The easiest way to access the aptly-named Never Summer Wilderness is from the Kawuneeche Valley in Rocky Mountain National Park. You can backpack the 18-mile loop of Baker Gulch to Bowen Gulch in either direction, but keep an eye out for moose as we saw six along the way! High elevation dwellers like yellow-bellied marmots and pikas were also abundant along the trail, which enters Routt National Forest on the west side of Fairview Mountain.
Moose and elk can be found throughout the National Forest, but are often easiest to locate around the west entrance to Rocky Mountain National Park. Bighorn sheep and mountain goats are known to approach cars on the paved road to the top of Mt. Evans. During our January visit to Arapaho National Recreation Area we spotted a river otter and ouzel (or dipper, a swimming songbird) in one of the few sections of unfrozen creek.
North of the ski resort town of Winter Park is Fraser Experimental Forest, managed by the U.S. Forest Service’s Rocky Mountain Research Station. In winter, roads within Fraser Experimental Forest are closed and turn into routes for cross-country skiers and snowshoers with no entry fee charged.
A $15 fee is charged per vehicle (online reservation required before arrival, $2 fee even if you use your America the Beautiful pass) to drive the one-way Mt. Evans Highway during its short open season. Also during the summer, day-use fees apply at Fraser Experimental Forest and Arapaho National Recreation Area.
The road to the top of Mt. Evans is paved the whole way, but there are plenty of rough dirt roads to explore throughout Arapaho National Forest. The road back to Monarch Lake is closed seasonally in Arapaho National Recreation Area.
Campgrounds fill up in the summer and even the dirt roads around the west entrance to Rocky Mountain National Park can be jam-packed with dispersed campers. There are some scenic campgrounds around Fraser Experimental Forest near Winter Park, Colorado.
Byers Peak Wilderness
Eagles Nest Wilderness (also in White River National Forest)
Indian Peaks Wilderness (also in Roosevelt National Forest)
Mt. Evans Wilderness (also in Pike National Forest)
Never Summer Wilderness (also in Routt National Forest)

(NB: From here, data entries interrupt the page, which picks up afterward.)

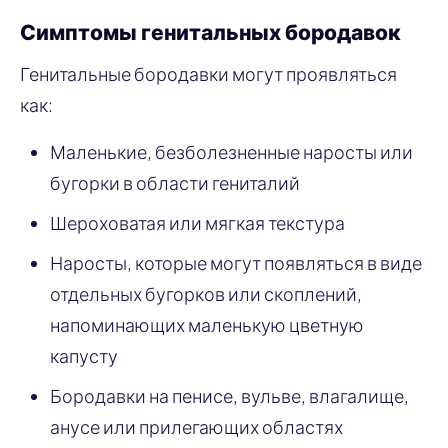
Симптомы генитальных бородавок
Генитальные бородавки могут проявляться
как:
Маленькие, безболезненные наросты или
бугорки в области гениталий
Шероховатая или мягкая текстура
Наросты, которые могут появляться в виде
отдельных бугорков или скоплений,
напоминающих маленькую цветную
капусту
Бородавки на пенисе, вульве, влагалище,
анусе или прилегающих областях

Partially surrounded by Canyons of the Ancients National Monument (run by the Bureau of Land Management), Hovenweep National Monument occupies a remote area on the southern Utah-Colorado border. Established in 1923, it is composed of six units, the largest of which has a National Park Service (NPS) visitor center on the rim of Little Ruin Canyon, the location of the variable architectural styles of Square Tower Group.
At Square Tower Group a two-mile loop hike takes visitors past an impressive collection of structures that date back to the 1200s, the same period that Ancestral Puebloans inhabited nearby Mesa Verde National Park. The variety of building styles in this narrow canyon is remarkable, from Square Tower and Hovenweep Castle to Twin Towers and the unique Eroded Boulder House. There is almost no shade to be found on the sagebrush plain of Cajon Mesa, so visiting in the heat of summer may not be as enjoyable. The good news is that it makes for boundless vistas, especially to the south where Sleeping Ute Mountain looms.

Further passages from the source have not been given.